In his column today, David Brooks asks whether winning an Academy Award is worth it, if it comes with a cheating husband, as it did for Sandra Bullock. I don't care about that question, but I do want to underscore some Brooksian fallacies. They are not his alone, but he is giving them wings by printing them in his New York Times op-ed column.
In making his case, Brooks says this: "According to another [study], being married produces a psychic gain equivalent to more than $100,000 a year." He gives no reference to the study so it is hard to check out the claim the way I prefer - by reading the original research report. Still, just that one sentence is telling. What it tells us is to beware. If some study really did show that "being married" is equivalent to one hundred grand in "psychic gain," then if you get married, will you become the equivalent of $100K happier?
The answer is no. Studies that compare the currently married to everyone else (which is the vast majority of marital status studies) can tell us nothing about the implications of getting married for happiness, health, or anything else. That's because the currently married are the people who are left after setting aside the 40-some percent of people who got married, hated it, and got divorced.
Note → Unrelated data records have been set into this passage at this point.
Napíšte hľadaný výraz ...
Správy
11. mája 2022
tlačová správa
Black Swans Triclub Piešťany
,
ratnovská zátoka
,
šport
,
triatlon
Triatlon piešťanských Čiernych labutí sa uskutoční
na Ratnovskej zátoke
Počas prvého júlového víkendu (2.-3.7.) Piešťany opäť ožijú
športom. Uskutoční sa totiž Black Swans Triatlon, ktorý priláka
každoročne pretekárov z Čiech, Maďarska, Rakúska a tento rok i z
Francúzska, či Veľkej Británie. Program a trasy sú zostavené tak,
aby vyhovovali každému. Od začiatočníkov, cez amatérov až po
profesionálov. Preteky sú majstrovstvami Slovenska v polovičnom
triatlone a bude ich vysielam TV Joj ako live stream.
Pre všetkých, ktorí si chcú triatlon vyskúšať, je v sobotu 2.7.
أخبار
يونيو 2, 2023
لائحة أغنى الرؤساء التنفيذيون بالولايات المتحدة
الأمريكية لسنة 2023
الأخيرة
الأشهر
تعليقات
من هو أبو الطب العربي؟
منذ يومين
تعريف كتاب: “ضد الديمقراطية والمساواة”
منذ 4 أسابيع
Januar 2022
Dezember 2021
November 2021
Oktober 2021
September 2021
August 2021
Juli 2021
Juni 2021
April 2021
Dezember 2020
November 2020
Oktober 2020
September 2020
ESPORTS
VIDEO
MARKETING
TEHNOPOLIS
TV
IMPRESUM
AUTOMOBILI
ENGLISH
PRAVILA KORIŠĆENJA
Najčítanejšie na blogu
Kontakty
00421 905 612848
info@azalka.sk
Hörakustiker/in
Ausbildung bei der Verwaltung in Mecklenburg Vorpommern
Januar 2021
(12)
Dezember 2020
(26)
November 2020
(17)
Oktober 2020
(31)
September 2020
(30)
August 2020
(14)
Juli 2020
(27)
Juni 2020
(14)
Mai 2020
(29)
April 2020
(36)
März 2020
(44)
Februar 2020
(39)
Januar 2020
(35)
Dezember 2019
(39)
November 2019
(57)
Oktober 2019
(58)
It is like saying that the new drug Shamster is very effective, based on a study in which the experiences of nearly half the people who took the drug were discounted, because it most certainly did not work for them. Or, as one of my Living Single readers pointed out, it is like encouraging others to get into the start-up business based on the success of Google and Netflix, hoping that it won't occur to them to consider all of the start-ups that fail.
Keep this general rule in mind and you can debunk many claims about the implications of getting married from now into the future: Anyone who compares those who are currently married with others is probably cheating. Such a comparison tells you nothing about the implications of getting married.